In sum, the mere fact of rapid growth of assembled final goods exports in highly fragmented high-tech industries does not necessarily imply that China is rapidly gaining maturity as a sophisticated high-tech exporting country. In a context where international fragmentation of production is becoming a symbol of economic globalization, the classification of final commodities by factor intensity is not the same as the classification of the production process occurring in these countries by factor intensity. The ongoing process of production fragmentation and China’s increased integration into global production networks as an assembly center has opened up opportunities for other countries in the region to benefit from China’s rapid export expansion as participants in these networks. ”
* Information and communication technology (ICT): information technology and communication.
** Standard International Trade Classification SITC: Standard International Trade Classification
On the Chinese “comparative advantage” – the factor intensity, this is the factor “abundance of labor”, “low cost of the average wage” – its outlook is not rosy, which explains very well the policy of the Chinese revisionists to accelerate the expulsion of the rural population:
“The population in China is simply too big and too rapidly aging for its economy to continue growing as rapidly as before. Since over 50% of the population now lives in cities, China is approaching what economists call “Lewis turning point”: that moment when the surplus labor in rural areas of a country practically runs out. Such depletion is derived from both the intense migration to cities over the past 2 decades and the diminished workforce, which has shrunk due to the only-child policy … “(49).
On the “Chinese miracle” – FDI and “comparatively advantage”-, we read in another report:
“According to statistics, about 88 percent of high technology (HT) exports were produced by foreign-invested firms in the China, suggesting that China has emerged as an export platform not only for traditional labor intensive products, but also high-technology goods.
China has been recognized as the world’s oldest factory for intensive labor product as toys, shoes, dresses, etc., and now emerges as a leading exporter of high technology goods. The high-tech industries are the sources of high-value added jobs “(50).
In the quote above, we emphasize the role of FDI in high-tech exports and in a subsequent quote we will see the importance of FDI in foreign trade and in the whole Chinese economy.
In this report, on the relationship of Chinese exports to the imperialist countries and Chinese imports from the countries of Asia bureaucratic capitalism, the following facts are mentioned:
“Empirical analysis indicates that the impact of China’s ICT exports on the six Asian exporters differ across countries and products. Singapore and Philippines suffered the most when Chinese exports grew.
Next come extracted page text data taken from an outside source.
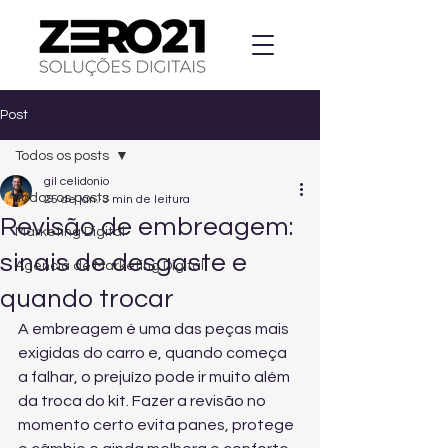
Post
Todos os posts
gil celidonio
Todos os posts
25 de jan.
3 min de leitura
Revisão de embreagem:
Marketing Digital
sinais de desgaste e
Agencia de Marketing Digital
quando trocar
A embreagem é uma das peças mais 
exigidas do carro e, quando começa 
a falhar, o prejuízo pode ir muito além 
da troca do kit. Fazer a revisão no 
momento certo evita panes, protege 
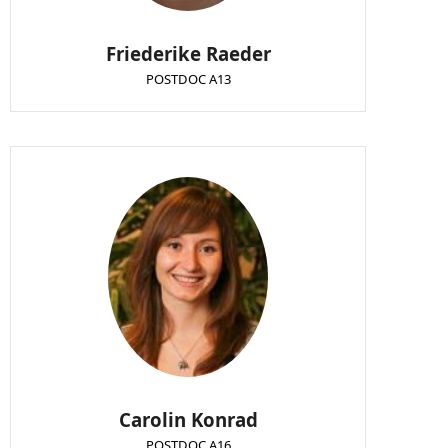
Friederike Raeder
POSTDOC A13
Carolin Konrad
POSTDOC A16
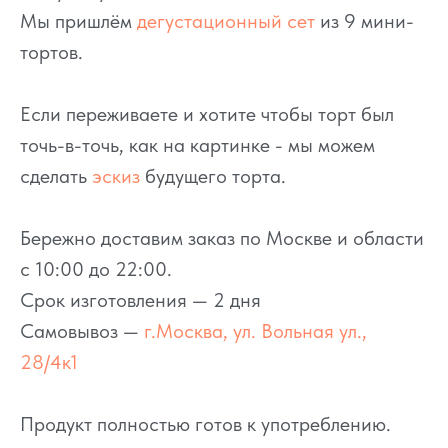
Мы пришлём
дегустационный сет
из 9 мини-
тортов.
Если переживаете и хотите чтобы торт был
точь-в-точь, как на картинке - мы можем
сделать
эскиз
будущего торта.
Бережно доставим заказ по Москве и области
с 10:00 до 22:00.
Срок изготовления — 2 дня
Самовывоз —
г.Москва, ул. Вольная ул.,
28/4к1
Продукт полностью готов к употреблению.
These two countries were also affected more severely by China’s expansion into the markets of both Japan and the US. The Korean and Malaysian exports were also adversely affected. Intensified competition from China’s rising ICT exports may be one of the reasons for the shrinking market shares of these Asian countries. The relocation of production capacity into China by the multinational enterprises of these countries may be another reason. China has become an integral part of the production network in Asia, and many multinational enterprises have utilized China as their export platform to global markets. They import parts and components in to China, assemble these intermediate inputs there, and finally export the final products to the rest of world. Thus, the diminishing market shares of these countries, even in association with the expansion of Chinese exports, may be the result of the relocation of production rather than the crowding-out effect. In fact, while China enjoys a huge ICT trade surplus with the US and Japan, it also experiences deficits with respect to Korea, Indonesia, Malaysia and Thailand (Figure 3). The rising Chinese exports apparently affected the exports of these countries negatively in the third market, but enhanced their exports to China. The effect of rapid Chinese exports on a particular country should be evaluated in a more comprehensive framework.”(51)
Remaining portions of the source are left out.